Now that we’ve decided to stick to a budget and monitor each category of expenses that hurts our monthly savings, let’s focus today on the one where we can see significant results with just a little bit of attention and initiative.
In this first of a two-part series on cutting down household electricity bills, we’ll look at some simple steps one can take to save loads of cash:
• Beware of the ‘phantom’
Moving beyond the obvious suggestion that you must switch off all the electronic gadgets and appliances when you aren’t using them, I’ll urge you to unplug them whenever you can.
Not only do your gadgets consume power in a standby mode but are also prone to ‘phantom’ electricity usage.
“Many appliances continue to draw a small amount of power when they are switched off. These ‘phantom’ loads occur in most appliances that use electricity, such as VCRs, televisions, stereos, computers, and kitchen appliances,” the US department of Energy notes.
Alternatively, use a power strip: you can cut the power to the appliances using the switch on the power strip.
• Switch to CFLs
Compact fluorescent lamps (CFLs), though slightly expensive than incandescent light bulbs - give the same amount of light, have a longer life and use less power.

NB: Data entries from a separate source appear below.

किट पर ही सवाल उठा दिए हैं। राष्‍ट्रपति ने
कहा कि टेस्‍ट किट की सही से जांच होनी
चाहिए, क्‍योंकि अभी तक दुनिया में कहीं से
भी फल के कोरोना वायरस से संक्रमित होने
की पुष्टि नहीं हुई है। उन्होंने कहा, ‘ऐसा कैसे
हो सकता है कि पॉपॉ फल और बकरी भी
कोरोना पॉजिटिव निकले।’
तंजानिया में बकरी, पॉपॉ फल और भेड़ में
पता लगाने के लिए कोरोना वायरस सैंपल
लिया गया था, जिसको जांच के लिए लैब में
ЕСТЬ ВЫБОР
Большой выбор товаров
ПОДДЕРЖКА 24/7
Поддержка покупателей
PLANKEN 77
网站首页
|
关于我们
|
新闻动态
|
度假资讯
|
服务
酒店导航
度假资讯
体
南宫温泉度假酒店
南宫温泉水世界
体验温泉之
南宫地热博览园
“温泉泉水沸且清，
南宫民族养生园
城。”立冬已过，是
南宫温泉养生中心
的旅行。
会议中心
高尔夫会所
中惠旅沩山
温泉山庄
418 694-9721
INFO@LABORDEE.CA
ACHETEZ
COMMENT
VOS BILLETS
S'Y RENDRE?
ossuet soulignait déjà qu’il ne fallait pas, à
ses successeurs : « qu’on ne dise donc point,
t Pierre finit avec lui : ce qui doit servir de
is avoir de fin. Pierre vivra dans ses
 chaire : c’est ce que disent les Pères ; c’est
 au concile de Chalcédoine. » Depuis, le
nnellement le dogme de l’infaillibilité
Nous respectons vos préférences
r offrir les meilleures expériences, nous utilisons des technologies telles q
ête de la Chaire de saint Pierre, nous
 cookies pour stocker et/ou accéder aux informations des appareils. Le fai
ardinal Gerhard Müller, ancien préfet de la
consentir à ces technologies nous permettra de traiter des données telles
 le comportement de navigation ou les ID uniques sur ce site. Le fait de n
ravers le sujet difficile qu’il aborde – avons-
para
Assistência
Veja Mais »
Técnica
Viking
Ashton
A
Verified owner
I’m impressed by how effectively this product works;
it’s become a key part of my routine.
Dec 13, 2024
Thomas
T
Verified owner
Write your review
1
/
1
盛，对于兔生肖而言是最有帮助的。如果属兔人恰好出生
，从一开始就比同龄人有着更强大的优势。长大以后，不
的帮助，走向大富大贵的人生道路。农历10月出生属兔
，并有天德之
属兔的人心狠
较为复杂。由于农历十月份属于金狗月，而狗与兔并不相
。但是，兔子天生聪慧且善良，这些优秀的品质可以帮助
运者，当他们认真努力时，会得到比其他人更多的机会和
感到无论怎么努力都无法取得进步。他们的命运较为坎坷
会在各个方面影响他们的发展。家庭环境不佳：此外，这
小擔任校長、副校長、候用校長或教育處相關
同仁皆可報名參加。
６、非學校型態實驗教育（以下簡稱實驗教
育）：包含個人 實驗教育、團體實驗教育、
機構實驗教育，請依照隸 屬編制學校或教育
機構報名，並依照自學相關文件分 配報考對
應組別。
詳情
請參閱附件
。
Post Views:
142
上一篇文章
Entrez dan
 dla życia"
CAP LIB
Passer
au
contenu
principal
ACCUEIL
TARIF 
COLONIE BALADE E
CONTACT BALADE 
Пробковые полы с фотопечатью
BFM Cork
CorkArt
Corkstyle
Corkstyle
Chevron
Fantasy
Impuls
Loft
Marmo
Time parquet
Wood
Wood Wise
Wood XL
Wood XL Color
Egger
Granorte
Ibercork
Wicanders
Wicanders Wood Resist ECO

CFLs will also keep your homes cooler than the incandescent light bulbs as the heat produced due to lighting will be reduced. This is a dual power-saving benefit, as it’ll be easier for air conditioners (AC) to cool your homes during summers.
• Raise the AC thermostat
The equation is simple: lesser energy consumption translates into significant savings in your power costs.
Notching up the AC by three to five degrees saves up to 30 percent in energy consumption and electricity bills, according to Limitless Executive Director Design and Planning Doug Kelbaugh .
So what is the optimum temperature to set our ACs at?
Dubai Electricity and Water Authority (DEWA) recommends adjusting our air-conditioning to 24 degrees Celcius.
Also, don’t forget to switch it off once you’re out of the room or set it to 28 degrees Celcius.
• Install a programmable thermostat
A programmable thermostat can save a lot on your bills by automatically adjusting the AC temperature in your homes to an optimum level once you fall asleep or aren’t at home.
Now why would people still keep their AC on, when not at home? Well, a lot of families have pets to care for - and it’s challenging for them to keep down their electricity bills - yet leaving their beloved ones in comfort (especially during the summers) while they’re away at work.
Again, this is an investment to start with, but the benefits that such thermostats offer, will ensure you’ll recover your cash in the form of savings over a period of time.
• Mind the gaps
Make sure that there are no air leaks through your (closed) windows and doors or even walls or ceilings. This applies to your refrigerator doors too.
A loose seal will allow cold air to escape and your ACs and refrigerators will have to work harder to keep you (or your food) cooler.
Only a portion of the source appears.